Quem já teve o mínimo de contato com a culinária coreana certamente sabe o que é kimchi. Os vegetais em salmoura fermentados e apimentados são a porta de entrada de uma gastronomia que, assim como o k-pop, o cinema, a telefonia e os automóveis do Tigre Asiático, espalhou-se como febre pelos quatro cantos do planeta nos últimos anos. Não por acaso, na última quarta-feira (22), várias capitais do mundo celebraram o Dia do Kimchi. São Paulo, que todo ano participa da data com suas dezenas de restaurantes coreanos, está citada no documentário da Netflix que destrincha a conserva picante.

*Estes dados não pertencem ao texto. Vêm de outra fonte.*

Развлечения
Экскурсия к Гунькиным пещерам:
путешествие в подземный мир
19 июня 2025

Dividido em duas partes, Coreia: o País do Kimchi reúne um cartunista (Huh Young-man), um ator (Ryu Soo-young) e uma cantora (Mimi) numa jornada por vários rincões da Coreia do Sul. Eles não apenas consomem como aprendem a produzir o kimchi em sua forma tradicional, a partir da acelga chinesa. As explorações do trio de artistas locais chegam a vilarejos que produzem tipos menos conhecidos desse superalimento, feitos com pepino, rabanete e até uma versão sem pimenta, capaz de causar surpresa em experientes apreciadores da boa mesa coreana.

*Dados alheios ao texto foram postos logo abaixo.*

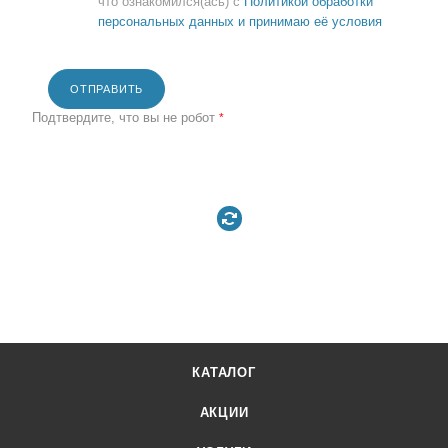
что ознакомился(ась) с
Политикой обработки
персональных данных и принимаю её условия
ОТПРАВИТЬ
Подтвердите, что вы не робот
*
КАТАЛОГ
АКЦИИ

As imagens em zoom das folhas de acelga e as panorâmicas dos povoados são deslumbrantes, com uma edição de imagens que foge da linguagem convencional de documentários focados em comida. Chamam a atenção as cenas de monges budistas preparando kimchi com hortaliças colhidas nas montanhas onde residem. Em dado momento, a conserva de acelga é misturada a frutas maduras, numa combinação inovadora até para quem vive na Coreia do Sul. Em outra passagem, o trio devora um mix de kimchi com um peixe chamado sável de moela, passado cru por uma máquina que se assemelha a um triturador de papel. É fascinante.

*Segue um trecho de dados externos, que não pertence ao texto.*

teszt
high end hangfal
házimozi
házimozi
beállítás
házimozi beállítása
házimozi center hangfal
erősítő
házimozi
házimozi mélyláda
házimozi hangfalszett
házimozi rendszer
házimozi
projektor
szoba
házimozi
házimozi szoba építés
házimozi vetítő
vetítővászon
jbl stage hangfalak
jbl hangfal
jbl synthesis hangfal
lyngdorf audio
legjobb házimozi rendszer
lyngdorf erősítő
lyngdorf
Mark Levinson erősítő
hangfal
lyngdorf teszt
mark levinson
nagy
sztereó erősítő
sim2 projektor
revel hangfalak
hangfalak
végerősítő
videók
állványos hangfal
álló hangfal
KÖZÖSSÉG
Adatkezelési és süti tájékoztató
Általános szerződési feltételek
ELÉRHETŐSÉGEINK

Por se tratar de um alimento suculento e potente em sabor, o kimchi preenche a tela causando farta salivação no espectador familiarizado com suas características. O documentário também aborda suas propriedades alimentícias, hoje reconhecidas e exaltadas amplamente. Com seus probióticos advindos da fermentação, o kimchi é um bálsamo para o sistema digestivo e ainda conta com a pimenta para acelerar o metabolismo. Os anfitriões do documentário são superlativos ao enfatizar a relação da Coreia com esse estandarte da culinária local, numa devoção tão imensa que Ryu Soo-young chega a relacionar kimchi com a palavra “mãe”.
Companhia dos fermentados
O desfecho se dá num rebuscado bar de vinhos de Seul, em que o trio é convidado a harmonizar as conservas com variações da bebida. Inicialmente, eles duvidam que haverá conversa entre algo tão basilar quanto o kimchi e uma bebida que sugere refinamento (o mais comum é parear kimchi com o makgeolli, bebida leitosa de arroz). Mas a fermentação de ambos os produtos faz a mágica acontecer e sugere que, num futuro próximo, empreendimentos com essa pegada podem se tornar mais comuns.
No Brasil, além de consumirmos tudo que a Coreia do Sul tem de pop, seguindo a tendência dos demais países do mundo livre, ainda vemos fenômenos forjados na comunidade de imigrantes furando a bolha e ampliando o culto às “coreanices”. Uma das personalidades da internet que mais se destacou em 2023 foi Priscila Ju, influenciadora digital que fez fama provando alimentos em Seul e também no bairro paulistano do Bom Retiro, onde mora. O streamer Casimiro Miguel, da CazéTV, assiste e comenta todos os vídeos de Priscila, que aparece degustando kimchi recorrentemente. Mesmo sem nunca ter provado, Casimiro já está familiarizado com aquela verdura avermelhada que a influencer mastiga a toda hora.
Coreia: o País do Kimchi tem a função de dar mais contexto para um alimento que, cedo ou tarde, impactará sua vida, caso já não tenha impactado. Se o seu celular é da Samsung, o carro de aplicativo que te busca é da Hyundai, o som na academia de ginástica é BTS e a sessão de cinema em sua casa pode ser com O Parasita ou um “dorama” da Netflix, nada mais natural do que o kimchi virar seu petisco de preferência em algum momento.